Library of Congress Has Archive of 170 Billion Tweets
Posted on January 4, 2013
The Library of Congress announced it has an archive of 170 billion tweets that goes back to 2006. The archive grows by nearly half a billion tweets a day. Unfortunately, there is no way yet for the public to access the enormous tweet database.
The Library's focus now is on addressing the significant technology challenges to making the archive accessible to researchers in a comprehensive, useful way. These efforts are ongoing and a priority for the Library.It should not be a surprise that the Library of Congress has not yet come up with a way to share the information as even Twitter itself only allows searching of recent tweets. Twitter did recently add a feature that lets you download your Twitter archive.

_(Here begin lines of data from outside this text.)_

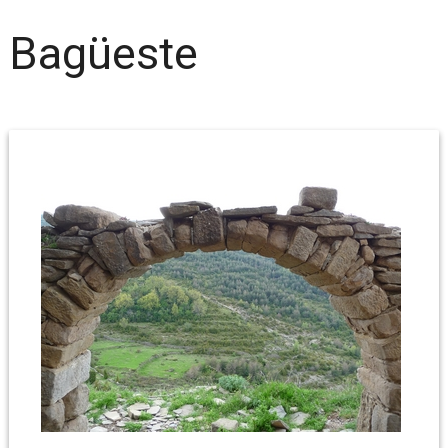
Bagüeste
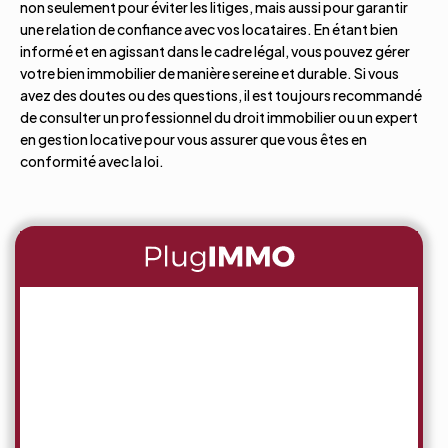
non seulement pour éviter les litiges, mais aussi pour garantir
une relation de confiance avec vos locataires. En étant bien
informé et en agissant dans le cadre légal, vous pouvez gérer
votre bien immobilier de manière sereine et durable. Si vous
avez des doutes ou des questions, il est toujours recommandé
de consulter un professionnel du droit immobilier ou un expert
en gestion locative pour vous assurer que vous êtes en
conformité avec la loi.
Testez
14 JOURS
SANS CB
une plateforme avec
plus de
300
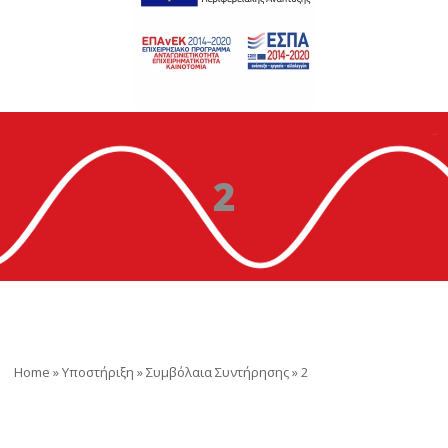
2
Home
»
Υποστήριξη
»
Συμβόλαια Συντήρησης
»
2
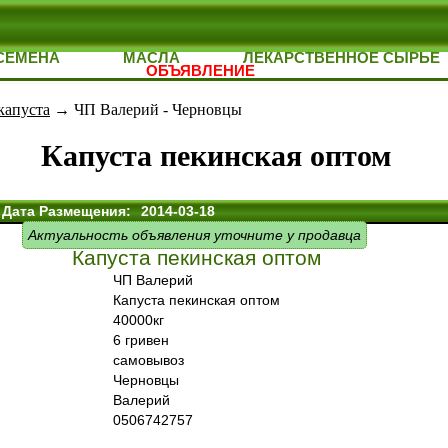
СЕМЕНА
МАСЛА
ЛЕКАРСТВЕННОЕ СЫРЬЕ
ОБЪЯВЛЕНИЕ
капуста
→ ЧП Валерий - Черновцы
Капуста пекинская оптом
Дата Размещения:
2014-03-18
Актуальность объявления уточните у продавца
Капуста пекинская оптом
ЧП Валерий
Капуста пекинская оптом
40000кг
6 гривен
самовывоз
Черновцы
Валерий
0506742757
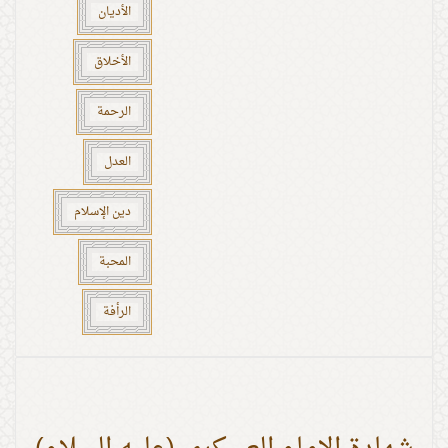
الأديان
الأخلاق
الرحمة
العدل
دين الإسلام
المحبة
الرأفة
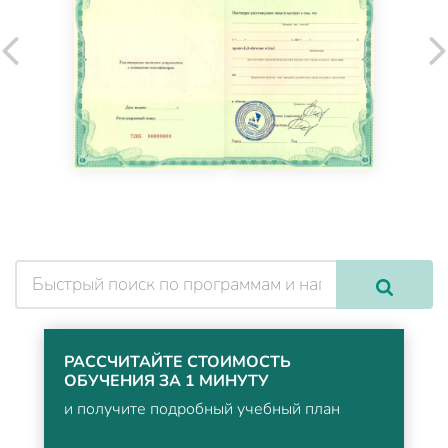
РАССЧИТАЙТЕ СТОИМОСТЬ
ОБУЧЕНИЯ ЗА 1 МИНУТУ
и получите подробный учебный план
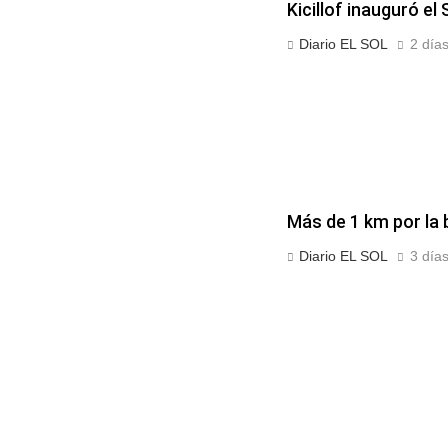
Kicillof inauguró 
Diario EL SOL
2 días
Más de 1 km por la 
Diario EL SOL
3 días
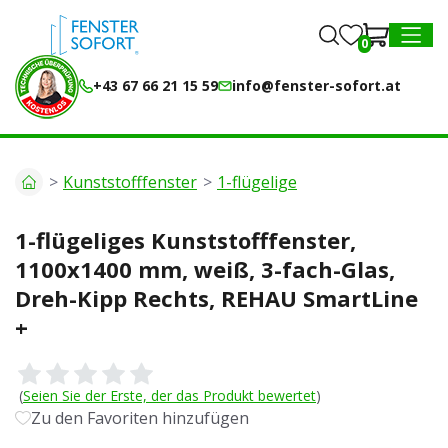
0
0
MENU
+43 67 66 21 15 59
info@fenster-sofort.at
Kunststofffenster
1-flügelige
1-flügeliges Kunststofffenster,
1100x1400 mm, weiß, 3-fach-Glas,
Dreh-Kipp Rechts, REHAU SmartLine
+
(
Seien Sie der Erste, der das Produkt bewertet
)
Zu den Favoriten hinzufügen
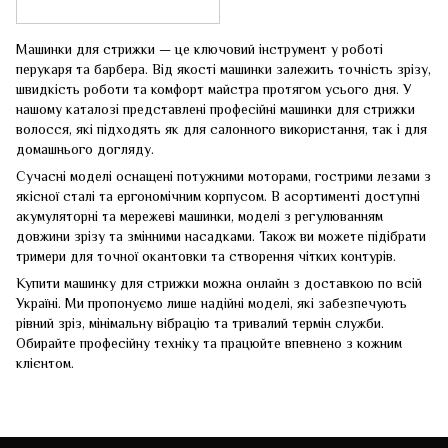
Машинки для стрижки — це ключовий інструмент у роботі
перукаря та барбера. Від якості машинки залежить точність зрізу,
швидкість роботи та комфорт майстра протягом усього дня. У
нашому каталозі представлені професійні машинки для стрижки
волосся, які підходять як для салонного використання, так і для
домашнього догляду.
Сучасні моделі оснащені потужними моторами, гострими лезами з
якісної сталі та ергономічним корпусом. В асортименті доступні
акумуляторні та мережеві машинки, моделі з регулюванням
довжини зрізу та змінними насадками. Також ви можете підібрати
тримери для точної окантовки та створення чітких контурів.
Купити машинку для стрижки можна онлайн з доставкою по всій
Україні. Ми пропонуємо лише надійні моделі, які забезпечують
рівний зріз, мінімальну вібрацію та тривалий термін служби.
Обирайте професійну техніку та працюйте впевнено з кожним
клієнтом.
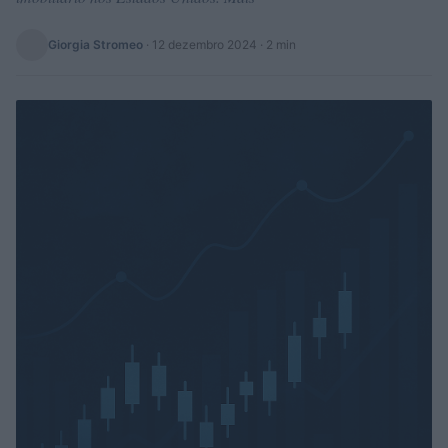
Giorgia Stromeo
·
12 dezembro 2024
· 2 min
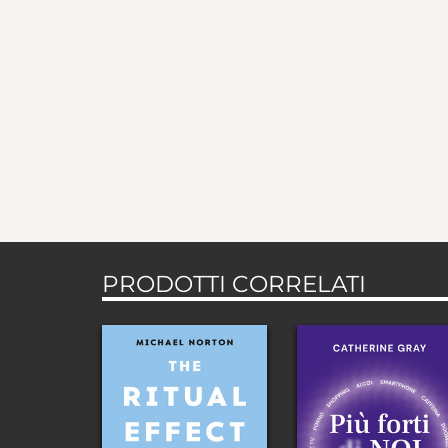
PRODOTTI CORRELATI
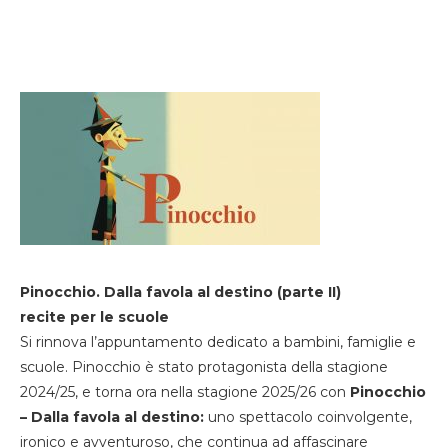
Pinocchio. Dalla favola al destino (parte II)
recite per le scuole
Si rinnova l’appuntamento dedicato a bambini, famiglie e
scuole. Pinocchio è stato protagonista della stagione
2024/25, e torna ora nella stagione 2025/26 con
Pinocchio
– Dalla favola al destino:
uno spettacolo coinvolgente,
ironico e avventuroso, che continua ad affascinare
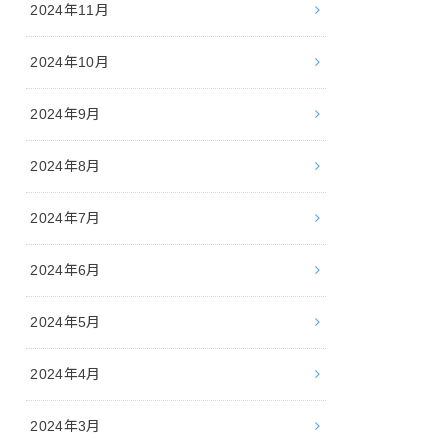
2024年11月
2024年10月
2024年9月
2024年8月
2024年7月
2024年6月
2024年5月
2024年4月
2024年3月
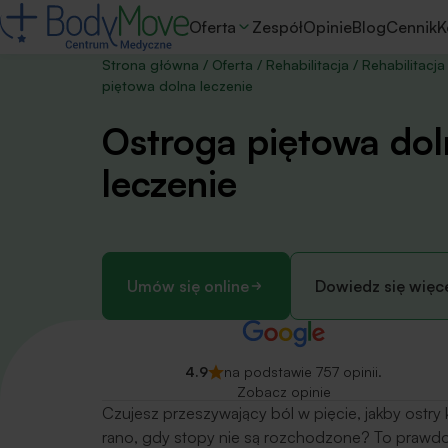
Oferta
Zespół
Opinie
Blog
Cennik
K
Strona główna
/
Oferta
/
Rehabilitacja
/
Rehabilitacja
piętowa dolna leczenie
Ostroga piętowa dol
leczenie
Umów się online
Dowiedz się więc
4.9
na podstawie 757 opinii.
Zobacz opinie
Czujesz przeszywający ból w pięcie, jakby ostry
rano, gdy stopy nie są rozchodzone? To prawdo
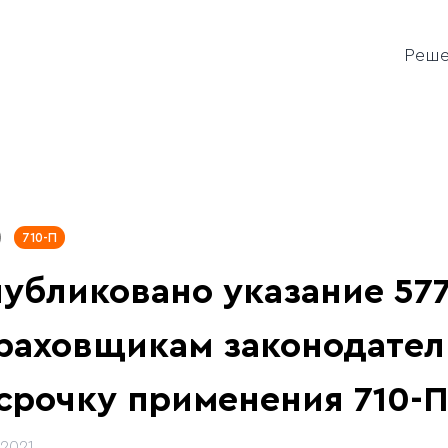
Реш
710-П
убликовано указание 57
раховщикам законодател
срочку применения 710-
.2021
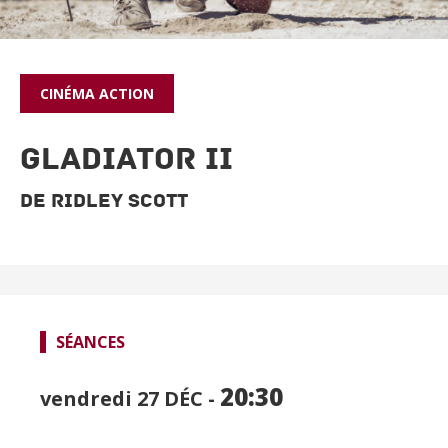
CINÉMA
ACTION
GLADIATOR II
De Ridley Scott
SPECTACLES
SÉANCES
CINÉMA
FOCUS CINÉMA
20:30
vendredi 27
DÉC -
PUBLIC JEUNE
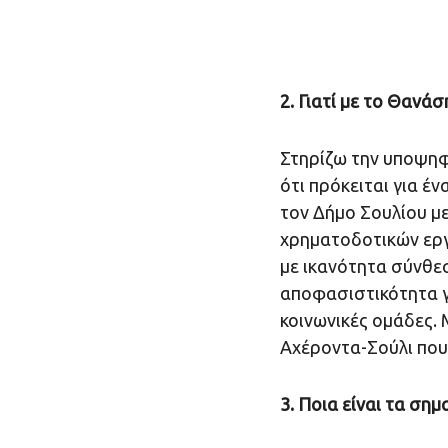
2. Γιατί με το Θανά
Στηρίζω την υποψη
ότι πρόκειται για έν
τον Δήμο Σουλίου μ
χρηματοδοτικών εργα
με ικανότητα σύνθεσ
αποφασιστικότητα γι
κοινωνικές ομάδες. 
Αχέροντα-Σούλι που 
3. Ποια είναι τα ση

Twitter is a new kind of collection for the Library of Congress but an important one to its mission. As society turns to social media as a primary method of communication and creative expression, social media is supplementing, and in some cases supplanting, letters, journals, serial publications and other sources routinely collected by research libraries.
The Library of Congress has the tweets, but it is in a very raw form according to a Washington Post story. Deputy Librarian of Congress Robert Dizard Jr. told the Post, "People expect fully indexed - if not online searchable - databases, and that's very difficult to apply to massive digital databases in real time."
There is also a controversy of whether to display deleted tweets. Some argue that the Library of Congress should display them in its database. How this is resolves remain to be seen. It will be sometime before the database itself is seen at all as the LOC does not have the technology yet to display it.